The U.S. Postal Service will reduce the price of its offerings on Sunday, including decreasing the cost of a stamp for only the second time ever and the first time in 97 years.
The price drop comes after a protracted legal battle following the scheduled expiration of a temporary, emergency surcharge the mailing agency instituted to recuperate the losses it suffered during the recession. The cost of a stamp for a regular-sized letter will drop two cents to 0.47; international letters will drop from $1.20 to $1.15 and postcards will decrease from 35 cents to 34 cents.
While the price change is inconsequential to the occasional mail user, the exigent surcharge has caused significant backlash in the mailing community and continues to drive divisions between postal management, its customers and members of Congress. The Postal Service is terminating the surcharge -- which allowed the agency to bypass its mandate to increase its rates solely to match inflation -- only after the Postal Regulatory Commission and a federal court ruled USPS could not continue charging the higher prices in perpetuity.
The Postal Service asked for the emergency rate in 2013, citing the effects of the recession on its business to justify a 4.3 percent increase. Under a 2006 law, USPS can only raise its prices by the rate of inflation except under extraordinary circumstances.
With significant controversy, the Postal Service argued the recession constituted such a circumstance, and its oversight body -- the PRC -- obliged, but set a cap on the amount of money USPS could bring in as a result of the higher prices. The higher rates went into effect in 2014. The Postal Service was set to hit that ceiling in August of 2015, and it challenged the need for the cap in court. The mailing industry joined the case to argue the recession never should have justified a rate increase.
A federal appeals court denied the USPS contention that the emergency rates should become permanent. Instead, the court said, the aftermath of the recession has become “the new normal,” and the Postal Service must adjust to that reality.
The court also ruled, however, PRC had arbitrarily decided USPS could only count one year of revenue from a customer lost due to the recession when determining the cap for how much money the agency could collect from the emergency rates. The court remanded the “count once” provision back to PRC, instructing it to use a more evidence-based approach to determine the effects of a lost customer. If, for example, a postal customer lost his job and decided to cancel his cable television subscription, USPS would lose the business of the cable company mailing his bill for as long as he went without his subscription, not just for 12 months.

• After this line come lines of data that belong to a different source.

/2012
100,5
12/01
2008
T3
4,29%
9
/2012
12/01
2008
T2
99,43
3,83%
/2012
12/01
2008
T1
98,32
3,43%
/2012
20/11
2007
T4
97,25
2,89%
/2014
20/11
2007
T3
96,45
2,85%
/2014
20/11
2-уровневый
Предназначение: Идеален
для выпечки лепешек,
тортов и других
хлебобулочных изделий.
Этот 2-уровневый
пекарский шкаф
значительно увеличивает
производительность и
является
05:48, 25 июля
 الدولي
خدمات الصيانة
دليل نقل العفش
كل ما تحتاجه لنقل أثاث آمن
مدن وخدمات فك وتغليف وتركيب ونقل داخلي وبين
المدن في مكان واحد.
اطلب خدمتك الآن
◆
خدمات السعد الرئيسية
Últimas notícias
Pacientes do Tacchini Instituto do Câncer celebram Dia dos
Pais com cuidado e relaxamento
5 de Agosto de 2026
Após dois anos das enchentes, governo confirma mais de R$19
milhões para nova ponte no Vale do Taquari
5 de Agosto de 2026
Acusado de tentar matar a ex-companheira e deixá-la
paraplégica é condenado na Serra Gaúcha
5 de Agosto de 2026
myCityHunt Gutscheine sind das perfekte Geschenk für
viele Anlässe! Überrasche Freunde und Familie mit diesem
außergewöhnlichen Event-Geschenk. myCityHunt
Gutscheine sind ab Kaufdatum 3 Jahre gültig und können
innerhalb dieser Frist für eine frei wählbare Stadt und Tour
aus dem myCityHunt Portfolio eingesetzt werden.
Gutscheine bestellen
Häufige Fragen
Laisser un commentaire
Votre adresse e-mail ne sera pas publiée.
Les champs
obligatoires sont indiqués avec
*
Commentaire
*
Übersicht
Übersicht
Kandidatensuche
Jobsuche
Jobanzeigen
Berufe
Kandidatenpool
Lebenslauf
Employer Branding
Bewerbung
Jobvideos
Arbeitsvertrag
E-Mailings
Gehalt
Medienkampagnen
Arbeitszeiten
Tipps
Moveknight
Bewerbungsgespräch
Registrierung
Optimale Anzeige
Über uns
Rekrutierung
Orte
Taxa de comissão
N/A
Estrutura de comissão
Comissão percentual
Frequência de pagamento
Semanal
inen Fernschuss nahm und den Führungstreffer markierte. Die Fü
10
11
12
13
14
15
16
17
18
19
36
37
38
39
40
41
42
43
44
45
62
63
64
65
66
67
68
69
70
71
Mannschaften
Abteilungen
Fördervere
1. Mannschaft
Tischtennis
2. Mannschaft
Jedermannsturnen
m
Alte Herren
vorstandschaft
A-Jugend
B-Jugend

The PRC issued a new ruling for how much revenue the Postal Service could collect from the surcharge, a cap of $4.6 billion the agency will hit on Sunday. The Postal Service again challenged that ruling in federal court, but to no avail.
The emergency price was providing USPS hundreds of millions of dollars in bonus revenue each quarter since its implementation, helping the agency stay operationally profitable since the implementation of the rate.

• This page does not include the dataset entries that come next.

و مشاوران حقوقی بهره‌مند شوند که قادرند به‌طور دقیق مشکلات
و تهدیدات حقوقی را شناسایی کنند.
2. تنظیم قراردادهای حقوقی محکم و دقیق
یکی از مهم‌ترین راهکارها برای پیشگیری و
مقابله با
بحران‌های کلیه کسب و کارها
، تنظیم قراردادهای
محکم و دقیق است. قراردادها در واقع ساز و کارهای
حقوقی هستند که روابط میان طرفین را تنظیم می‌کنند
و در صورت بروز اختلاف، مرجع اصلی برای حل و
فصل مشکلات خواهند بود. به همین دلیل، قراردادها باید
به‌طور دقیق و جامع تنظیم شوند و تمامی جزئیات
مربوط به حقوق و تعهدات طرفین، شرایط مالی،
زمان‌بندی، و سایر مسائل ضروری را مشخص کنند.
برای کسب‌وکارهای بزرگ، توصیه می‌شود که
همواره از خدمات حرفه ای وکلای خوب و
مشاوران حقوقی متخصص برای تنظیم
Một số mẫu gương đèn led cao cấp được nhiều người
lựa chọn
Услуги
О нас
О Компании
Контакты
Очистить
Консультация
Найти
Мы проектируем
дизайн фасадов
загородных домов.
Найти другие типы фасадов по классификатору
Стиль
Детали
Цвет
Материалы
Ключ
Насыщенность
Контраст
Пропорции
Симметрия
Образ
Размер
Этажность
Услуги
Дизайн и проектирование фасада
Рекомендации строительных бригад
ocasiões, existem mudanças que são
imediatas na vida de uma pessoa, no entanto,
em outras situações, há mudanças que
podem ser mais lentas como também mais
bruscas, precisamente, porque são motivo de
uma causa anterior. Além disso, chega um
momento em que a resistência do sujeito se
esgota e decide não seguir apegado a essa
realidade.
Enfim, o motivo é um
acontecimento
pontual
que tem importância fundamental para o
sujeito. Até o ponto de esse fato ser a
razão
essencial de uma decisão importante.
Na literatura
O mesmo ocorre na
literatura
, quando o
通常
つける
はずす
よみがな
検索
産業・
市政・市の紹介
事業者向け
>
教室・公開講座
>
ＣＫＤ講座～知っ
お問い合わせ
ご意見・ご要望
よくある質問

“Given our precarious financial condition and ongoing business needs, the price reduction required by the PRC exacerbates our losses,” said Megan J. Brennan, postmaster general and CEO. “This unfortunate decision heightens the importance of the review of our ratemaking system, which our regulator is required to conduct later this year.”
To mailers, however, the price drop came as welcome news.
“The sense of relief and satisfaction over at the PRC must be second only to that of the postal customers, who shouldered both recovery from the Great Recession and above-inflation postage rates,” said Stephen Kearney, executive director of the Alliance of Non-Profit Mailers, in a statement.
Lawmakers in both parties had hoped to address the pricing issue before the surcharge expired, but those representing states with a large mailing industry have opposed making the higher rates permanent. The 2015 Improving Postal Operations, Service and Transparency (iPost) Act, a comprehensive postal reform bill with bipartisan backing, would remove the expiration date and use the increased prices as a baseline for future pricing decisions.
Brennan requested congressional intervention so the agency would have the revenue to “invest in the future.”
“We continue to seek legislative reforms to put the Postal Service back on a sustainable financial path, and pricing is an important component,” the postmaster general said.